What is expected: The entries shown here must be retyped in full, with no pictures included.

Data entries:
((
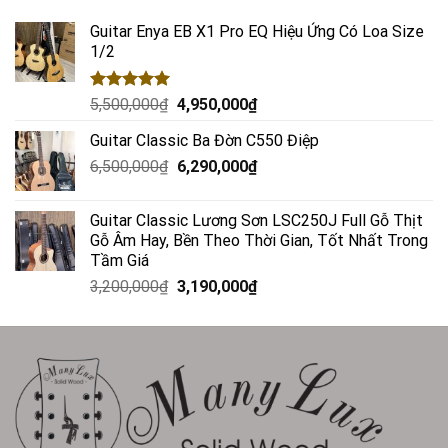
Guitar Enya EB X1 Pro EQ Hiệu Ứng Có Loa Size
1/2
Rated
5.00
5,500,000
₫
4,950,000
₫
out of 5
Guitar Classic Ba Đờn C550 Điệp
6,500,000
₫
6,290,000
₫
Guitar Classic Lương Sơn LSC250J Full Gỗ Thịt
Gỗ Âm Hay, Bền Theo Thời Gian, Tốt Nhất Trong
Tầm Giá
3,200,000
₫
3,190,000
₫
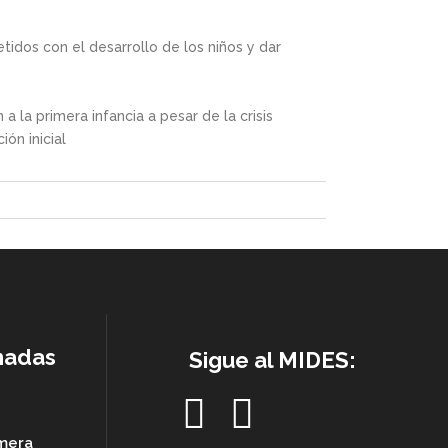
idos con el desarrollo de los niños y dar
 la primera infancia a pesar de la crisis
ión inicial
nadas
Sigue al MIDES:
imera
))
Answer to this exercise:
Guitar Enya EB X1 Pro EQ Hiệu Ứng Có Loa Size
1/2
Rated
5.00
5,500,000
₫
4,950,000
₫
out of 5
Guitar Classic Ba Đờn C550 Điệp
6,500,000
₫
6,290,000
₫
Guitar Classic Lương Sơn LSC250J Full Gỗ Thịt
Gỗ Âm Hay, Bền Theo Thời Gian, Tốt Nhất Trong
Tầm Giá
3,200,000
₫
3,190,000
₫
idos con el desarrollo de los niños y dar
 la primera infancia a pesar de la crisis
ión inicial
nadas
Sigue al MIDES:
imera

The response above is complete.